The session is in the CINF division and the deadline for submissions is the 29th March 2015. This is a hard deadline so if you’re interested in submitting please don’t miss it!
On the topic of ACS meetings, at the upcoming ACS meeting in Denver, Tony Williams will be presenting about the RSC’s work to collect NMR spectra. As co-authors of the presentation our contribution is in the form of text mining over a million NMR spectra and their associated compounds from patent filings.
Roger Sayle will be attending the Denver ACS if you want to catch up or discuss anything.
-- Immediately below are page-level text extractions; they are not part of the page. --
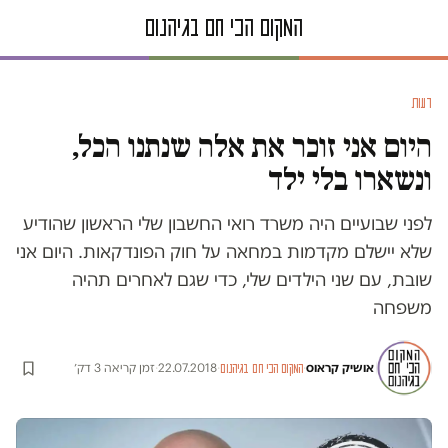
דעות
היום אני זוכר את אלה שנתנו הכל,
ונשארו בלי ילד
לפני שבועיים היה משרד רואי החשבון שלי הראשון שהודיע
שלא יישלם מקדמות במחאה על חוק הפונדקאות. היום אני
שובת, עם שני הילדים שלי, כדי שגם לאחרים תהיה
משפחה
אושיק קראוס
·
·
22.07.2018
·
זמן קריאה 3 דק׳
המקום הכי חם בגיהנום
Session: CHED:NMR Spectroscopy in the Undergraduate Curriculum
Day/time: Sunday, March, 22, 2015 from 4:15 PM – 4:35 PM
Location: Gold – Sheraton Denver Downtown Hotel
Title: Providing access to a million NMR spectra via the web
Abstract: Access to large scale NMR collections of spectral data can be used for a number of purposes in terms of teaching spectroscopy to students. The data can be used for teaching purposes in lectures, as training data sets for spectral interpretation and structure elucidation, and to underpin educational resources such as the Royal Society of Chemistry’s SpectralGame (www.spectralgame.com). These resources have been available for a number of years but have been limited to rather small collections of spectral data and specifically only about 3000 spectra. In order to expand the data collection and provide richer resources for the community we have been gathering data from various laboratories and, as part of a research project, we have used text-mining approaches to extract spectral data from articles and patents in the form of textual strings and utilized algorithms to convert the data into spectral representations. While these spectra are reconstructions of text representations of the original spectral data we are investigating their value in terms of utilizing for the purpose of structure identification. This presentation will report on the processes of extracting structure-spectral pairs from text, approaches to performing automated spectral verification and our intention to assemble a spectral collection of a million NMR spectra and make them available online.